Schockiert lehne ich mich nach hinten und schüttele schnell meinen Kopf. „Ich könnte niemals aufhören, dich zu lieben.", erkläre ich und ziehe den Zündschlüssel heraus. Ich schnalle mich ab und öffne die Autotür, da ich er nicht mehr aushalte, in seiner Nähe zu sein. Meine Bewegungen werden von Harry gespiegelt, als ich aus dem Fahrzeug aussteige und zu dem Kofferraum gehe.

„Gut, weil ich liebe dich noch immer so sehr wie früher.", teilt er mir mit und greift nach meiner Hand. Trotz meinem Instinkt, meinen Arm wegzuziehen, verharre ich in dieser Position und starre lediglich auf unsere ineinander verschränkte Finger. Mit seiner freien Hand öffnet er den Kofferraum und holt seine Tasche sowie meine Krücken aus diesem. Anschließend setzt er fort: „Kein Tag ist vergangen, ohne, dass ich an dich gedacht und dich vermisst habe."

Seine Aussage bewirkt, dass Wut sich in meinem Körper verbreitet, wodurch ich meine Finger von seinen löse und nach den Krücken greife. Unaufgefordert nimmt Harry auf noch meine Handtasche und schließt den Kofferraum. So schnell wie möglich humpele ich weg von ihm und zische währenddessen: „Wenn du mich so sehr vermisst hättest, hättest du schon früher ausgesagt." „Weißt du überhaupt, wie schwer das für mich war?", ruft er aufgebracht und rennt mir hinterher.

Wir durchqueren den Vorgarten nebeneinander und ich merke, dass sich das Gehtempo negativ auf meine Lungen auswirkt. Meine Atmung verschnellert sich und abrupt bleibe ich stehen, damit ich mich wieder gewissermaßen ausruhen kann. „Ist alles ok?", ertönt Harrys Stimme direkt neben mir und eine Handfläche legt sich auf meine Schulter.

„Fass mich nicht an! Was ist so schwer daran zu verstehen?", schreie ich mit all meiner Kraft und weiche von ihm weg. Dies gibt meinen Lungen den Rest und ich beginne unkontrollierbar zu husten. Meine Knie kommen in Berührung mit dem Boden und meine Krücken fallen ebenfalls auf den harten Untergrund. Ich krümme mich zusammen und lege mich hin, schlagartig kommen Erinnerung in mir hoch, wie er mit einem Fuß immer wieder in meine Magengrube getreten hat. Tränen treten mir in die Augen und trotz meiner verschwommenen Sicht kann ich erkennen, wie Harry sich vor mich hinkniet. Seine Hand bewegt sich in meine Richtung, doch bevor sie mich berühren kann, stoppt er seine Bewegungen. Flehend sieht er mich an und bittet mich: „Lass mich dich anfassen, ich will dich doch nur beruhigen."

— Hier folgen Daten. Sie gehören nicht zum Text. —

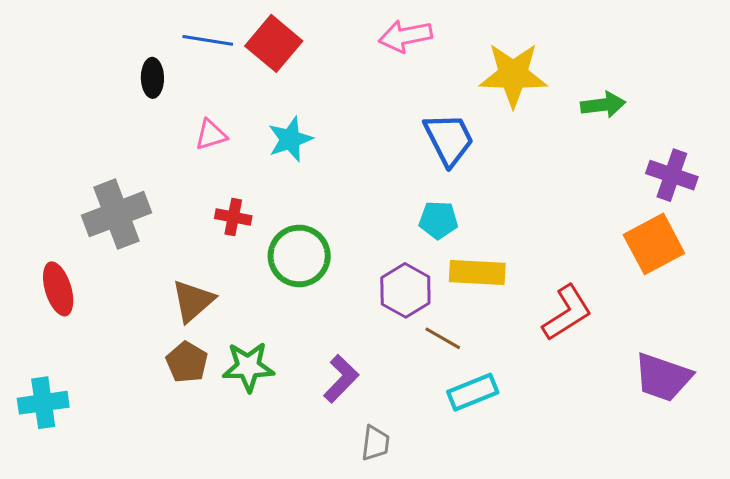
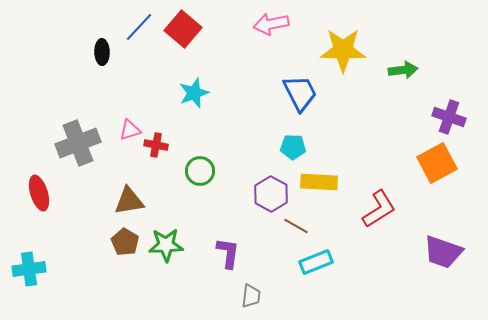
blue line: (208, 40) -> (139, 27), turned -56
pink triangle: (211, 135) -> (130, 130), moved
green circle: (299, 256) -> (200, 171), size x0.7
brown triangle: (193, 301) -> (129, 201), turned 32
purple L-shape: (341, 379) -> (228, 253), turned -36

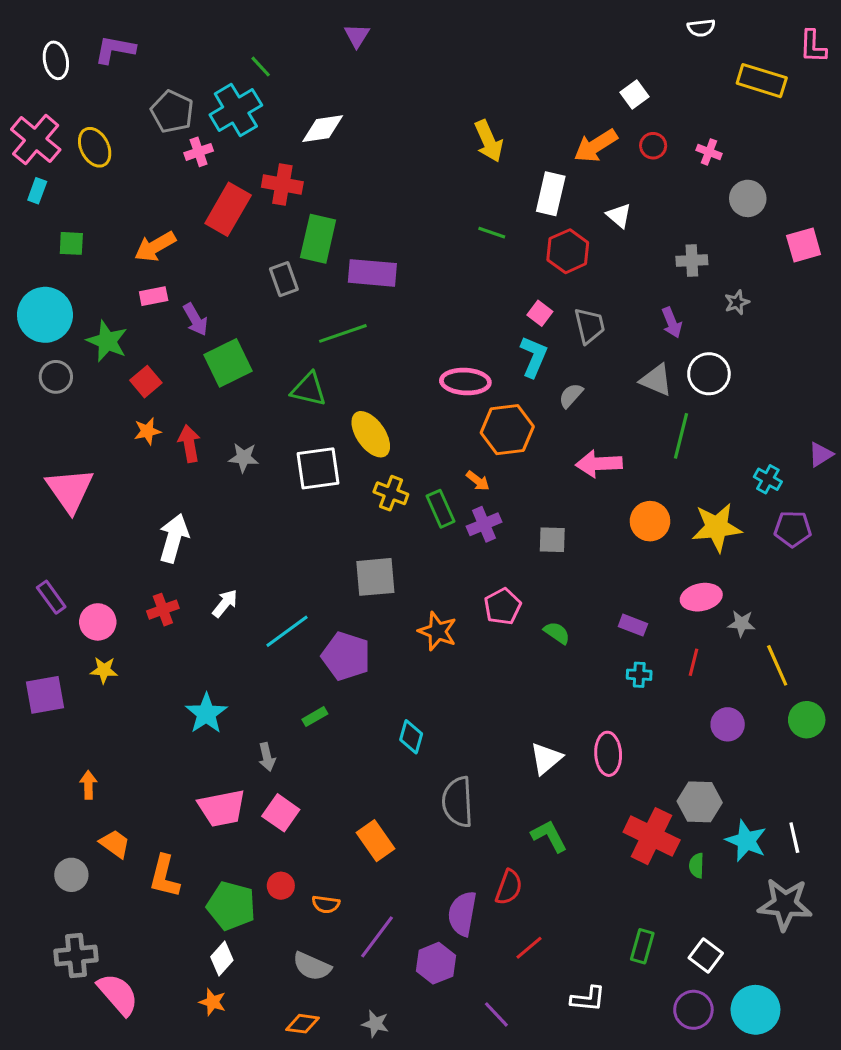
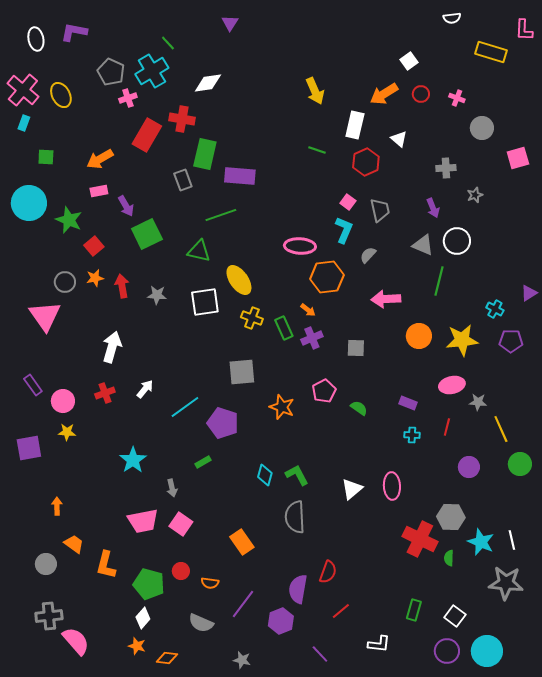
gray circle: (56, 377) -> (65, 282), moved
green L-shape: (549, 836) -> (297, 475), moved
orange diamond: (303, 1024) -> (167, 658), moved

Beinahe unmerklich nicke ich, woraufhin Harry sich neben mich auf den Boden legt, ebenfalls auf einer Seite zu mir gewendet, und streicht mir liebevoll über die Wange. „Ich bin bei dir, du musst keine Angst haben.", wiederholt er wie ein Mantra, während sich sein Gesicht meinem nähert, sodass sich unsere Nasenspitzen berühren. Mein Hustenanfall hat mittlerweile aufgehört und somit ist nur mehr das Röcheln, das sich meine Atmung nennt, zu hören.

„Wir können wieder zurück zu unserem normalen Leben.", macht Harry mir flüsternd Hoffnungen und haucht mir einen Kuss auf die Lippen. Unkontrollierbar dringen Tränen aus meinen Augen und ich kontere: „Wie denn?"

Er streicht mir die Haare aus dem Gesicht und platziert seinen Mund für einen Moment auf den blauen Fleck auf meiner Stirn, bevor er mir erklärt: „Ich werde zu Therapien gehen und Medikamente nehmen. Du wirst mir wieder so sehr vertrauen, wie ich es tue und wir werden heiraten. Wir werden eine Familie gründen und alles wird wieder gut."

„Zuerst musst du mir vertrauen und mir all deine Geheimnisse erzählen. Ich will keine Lügen mehr in unserer Beziehung haben. Egal, wie schwer es dir fällt.", fordere ich und sehe in seinen Augen, wie ich dadurch einen Kampf in Harry entfache. Wahrscheinlich will er mir nichts über den Mord an seiner Familie erzählen und auch nicht, wer der Mörder ist. Doch schließlich gibt er seufzend nach und verspricht mir: „Ich werde dir alles offenbaren."